Results from M3 forecasting competition

July 03, 2017 - John-Paul Clarke, Chief Science Officer

Two key questions for any person or group doing forecasting are: (1) How good are we in predicting reality? (2) How good are we compared to others? And, as you might expect, Jens (my co-founder) kept asking me these two questions. So, to get Jens off my back, my team and I decided to compare ourselves to the 24 other methods in the International Institute of Forecasters (IIF) M3-Competition.

Per Wikipedia, the M3-Competition was intended to both replicate and extend the features of the two prior IIF competitions, the M-competition and M2-Competition, through the inclusion of more time series and more methods (e.g., neural networks) and researchers. A total of 3003 time-series were used, and the paper documenting the results of the competition was published in the International Journal of Forecasting in 2000. The raw data was also made available on the IIF website so that other researchers, such as ourselves, could compare ourselves to those who had already participated in the competition.

Our core strength at Pace is the prediction of discrete events with discrete values. Thus, we randomly selected 51 discrete-event discrete-value time-series from the set of time-series in the M3 database, and used them as the basis for comparing the performance of our Sibyl forecasting engine to 5 of the afore-mentioned 24 methods. The methods were selected because they are the most popular methods and because they gave the best results. The M3 time series included yearly, quarterly, monthly, daily, and other time series, taken from different domains, such as: micro, industry, macro, finance, demographic, and other. To ensure that accurate forecasting models can be developed, minimum thresholds were set for the number of observations: 14 for yearly series, 16 for quarterly series, 48 for monthly series, and 60 for other series.
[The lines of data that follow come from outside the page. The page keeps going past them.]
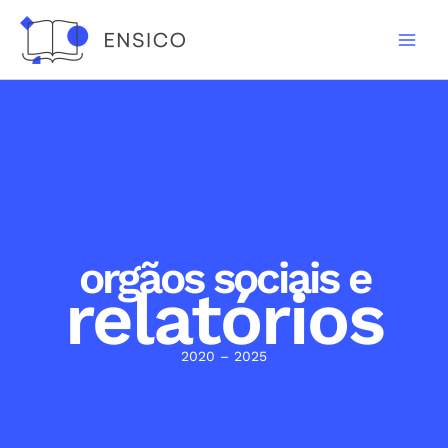
Skip
to
content
orgãos sociais e
relatórios
2020 – 2025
The Mean Average Percentage Error (MAPE) for the 51 time-series are shown in the table below. For sake of clarity, we have only provided the numbers for Sibyl and the best four pre-existing forecasting methods. As you can see, Sibyl has a lower MAP compared to the other methods. In fact, the Sibyl forecasts were closest to the actual values in more than half of the instances.
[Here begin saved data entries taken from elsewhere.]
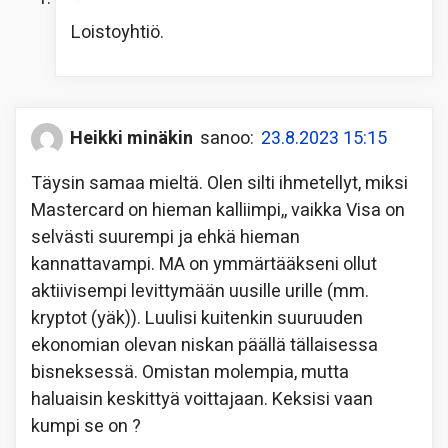
Loistoyhtiö.
Heikki minäkin
sanoo:
23.8.2023 15:15
Täysin samaa mieltä. Olen silti ihmetellyt, miksi
Mastercard on hieman kalliimpi,, vaikka Visa on
selvästi suurempi ja ehkä hieman
kannattavampi. MA on ymmärtääkseni ollut
aktiivisempi levittymään uusille urille (mm.
kryptot (yäk)). Luulisi kuitenkin suuruuden
ekonomian olevan niskan päällä tällaisessa
bisneksessä. Omistan molempia, mutta
haluaisin keskittyä voittajaan. Keksisi vaan
kumpi se on ?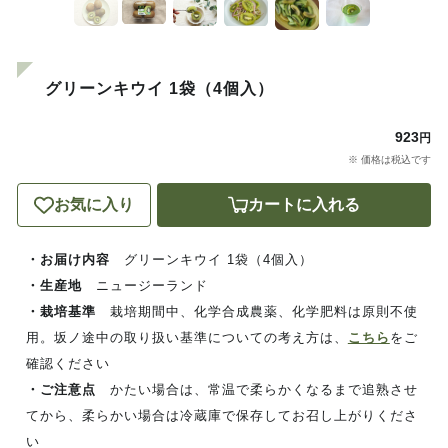
グリーンキウイ 1袋（4個入）
923
円
※ 価格は税込です
お気に入り
カートに入れる
・お届け内容
グリーンキウイ 1袋（4個入）
・生産地
ニュージーランド
・栽培基準
栽培期間中、化学合成農薬、化学肥料は原則不使
用。坂ノ途中の取り扱い基準についての考え方は、
こちら
をご
確認ください
・ご注意点
かたい場合は、常温で柔らかくなるまで追熟させ
てから、柔らかい場合は冷蔵庫で保存してお召し上がりくださ
い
Table 1: Comparison of Sibyl to Best 5 Forecasting Methods

To give you an indication of performance in specific instances, we selected and present below the forecast and actual time histories for arguably the 5 nastiest time-series in the set of 51 time-series. That is, the time-series where the training data was training data was either very stochastic or bear little resemblance to the comparison data. As you can see, Sibyl does incredibly well, at least better than even I expected, in capturing the underlying dynamics of the time series.